O governo do Paraguai apresentou oficialmente nesta quarta-feira a Estratégia Nacional de Inclusão Financeira (ENIF) 2026-2031, um plano de Estado que atualiza a política iniciada em 2013 e busca evoluir do simples acesso bancário para um uso responsável e seguro dos serviços financeiros.
A cerimônia de lançamento ocorreu no Salón de Convenciones do Banco Central do Paraguai (BCP) e contou com a presença do presidente Santiago Peña, do ministro da Economía e Finanças, Carlos Fernández Valdovinos, e de autoridades do BCP e do Instituto Nacional de Cooperativismo (Incoop). O plano foi elaborado pelo Comitê Nacional de Inclusão Financeira (CNIF), liderado pelo Ministério da Economía e Finanças (MEF), com a participação de mais de 160 representantes de cerca de 40 instituições públicas e privadas.
A estratégia surge em um contexto de alerta pelo rápido crescimento do crédito ao consumo no país, uma tendência sobre a qual o Fundo Monetario Internacional (FMI) já chamou a atenção. As autoridades destacaram que, embora o acesso a serviços bancários tenha saltado de 20% da população em 2012 para quase 62% atualmente, é necessário combater o sobreendividamento que afeta famílias e micro, pequenas e médias empresas (mipymes).

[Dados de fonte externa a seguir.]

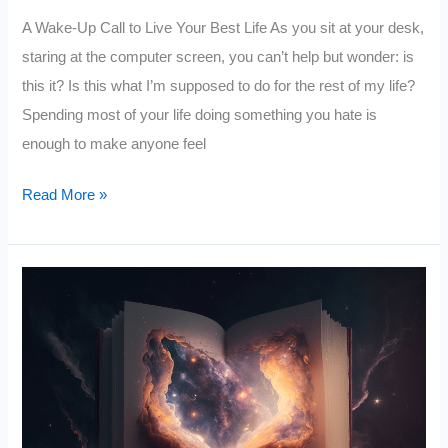
A Wake-Up Call to Live Your Best Life As you sit at your desk,
staring at the computer screen, you can’t help but wonder: is
this it? Is this what I’m supposed to do for the rest of my life?
Spending most of your life doing something you hate is
enough to make anyone feel
Why
Read More »
You
Should
Quit
Your
Job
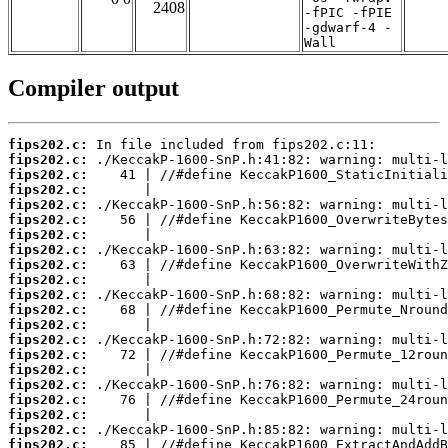
2408
-fPIC -fPIE
-gdwarf-4 -
Wall
Compiler output
fips202.c:
fips202.c:
fips202.c:
fips202.c:
fips202.c:
fips202.c:
fips202.c:
fips202.c:
fips202.c:
fips202.c:
fips202.c:
fips202.c:
fips202.c:
fips202.c:
fips202.c:
fips202.c:
fips202.c:
fips202.c:
fips202.c:
fips202.c:
fips202.c:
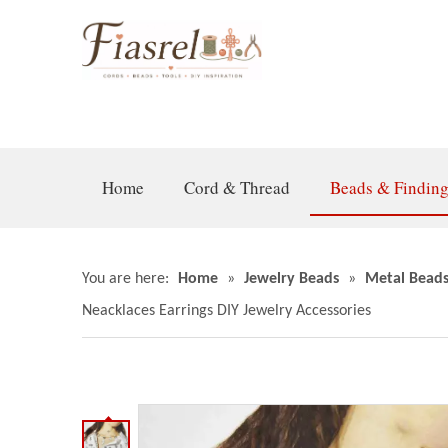
Home
Cord & Thread
Beads & Findin
You are here:
Home
»
Jewelry Beads
»
Metal Bead
Neacklaces Earrings DIY Jewelry Accessories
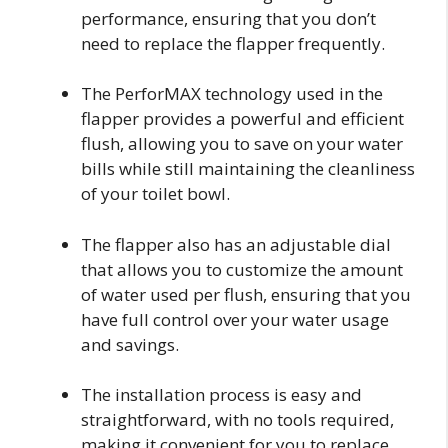
performance, ensuring that you don’t
need to replace the flapper frequently.
The PerforMAX technology used in the
flapper provides a powerful and efficient
flush, allowing you to save on your water
bills while still maintaining the cleanliness
of your toilet bowl.
The flapper also has an adjustable dial
that allows you to customize the amount
of water used per flush, ensuring that you
have full control over your water usage
and savings.
The installation process is easy and
straightforward, with no tools required,
making it convenient for you to replace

O plano está estruturado em quatro objetivos principais: ampliar o acesso e o uso efetivo de produtos financeiros formais; promover a educação financeera para decisões responsáveis; fortalecer o marco regulatório e de supervisão para proteger os usuários; e impulsionar a infraestrutura física e digital para reduzir barreiras territoriais e de conectividade.
Para cumprir essas metas, a ENIF prevê a implementação de 39 ações específicas e prioriza grupos como pessoas em situação de pobreza (16% da população), comunidades rurais, trabalhadores independentes e mipymes – que representam 75% do emprego no país, mas das quais apenas 56% acessam financiamento formal. Também estão no foco adultos maiores e a comunidade educativa, que engloba mais de 1,5 milhão de estudantes e 85 mil docentes.

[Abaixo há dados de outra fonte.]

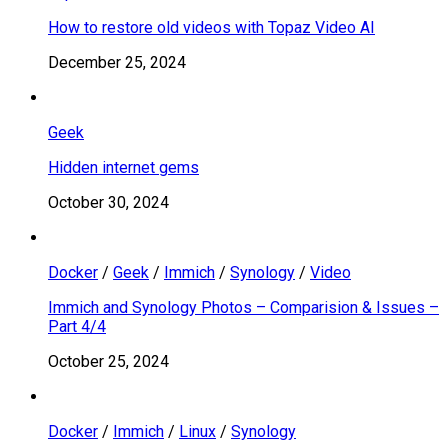
How to restore old videos with Topaz Video AI
December 25, 2024
Geek
Hidden internet gems
October 30, 2024
Docker
/
Geek
/
Immich
/
Synology
/
Video
Immich and Synology Photos – Comparision & Issues –
Part 4/4
October 25, 2024
Docker
/
Immich
/
Linux
/
Synology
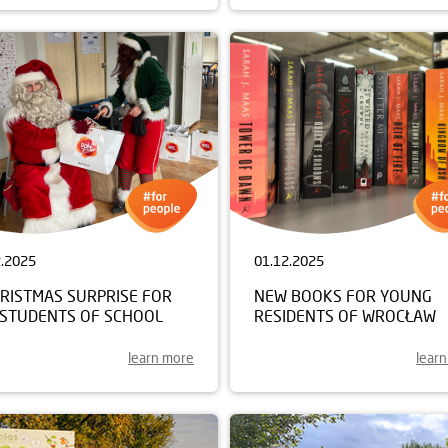
2.2025
01.12.2025
HRISTMAS SURPRISE FOR
NEW BOOKS FOR YOUNG
 STUDENTS OF SCHOOL
RESIDENTS OF WROCŁAW
learn more
lear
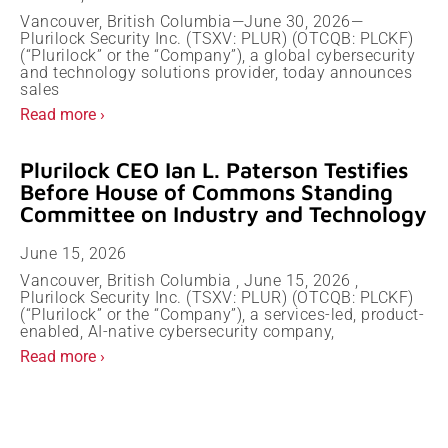
Vancouver, British Columbia—June 30, 2026—
Plurilock Security Inc. (TSXV: PLUR) (OTCQB: PLCKF)
(“Plurilock” or the “Company”), a global cybersecurity
and technology solutions provider, today announces
sales
Read more ›
Plurilock CEO Ian L. Paterson Testifies
Before House of Commons Standing
Committee on Industry and Technology
June 15, 2026
Vancouver, British Columbia , June 15, 2026 ,
Plurilock Security Inc. (TSXV: PLUR) (OTCQB: PLCKF)
(“Plurilock” or the “Company”), a services-led, product-
enabled, AI-native cybersecurity company,
Read more ›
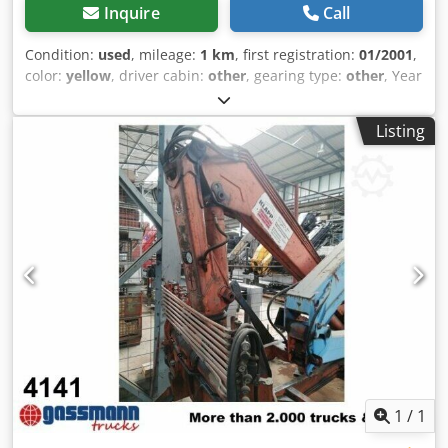
Inquire
Call
Condition:
used
, mileage:
1 km
, first registration:
01/2001
,
color:
yellow
, driver cabin:
other
, gearing type:
other
, Year
of construction:
2001
, Vehicle location: Bovenden.
Superstructure: Telescopic crane mounted on vehicle
Listing
73840. ACCESSORY INFORMATION PROVIDED WITHOUT
GUARANTEE. Subject to changes, prior sale, and errors!
Dodpfji Rnbqox Akqowa
1
/
1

Em seu discurso, o presidente Santiago Peña enfatizou a necessidade de um trabalho coordenado entre todos os setores para que a estratégia seja efetiva. "Esta estratégia tem que ser de todos e na medida em que todos participem, esta estratégia poderá ser realmente o mais efetiva possível", afirmou.
A execução do plano contará com um sistema de monitoramento e acompanhamento para avaliar periodicamente os avanços e resultados, com o objetivo final de consolidar um sistema financeiro inclusivo como ferramenta de desenvolvimento social e econômico em todo o território paraguaio.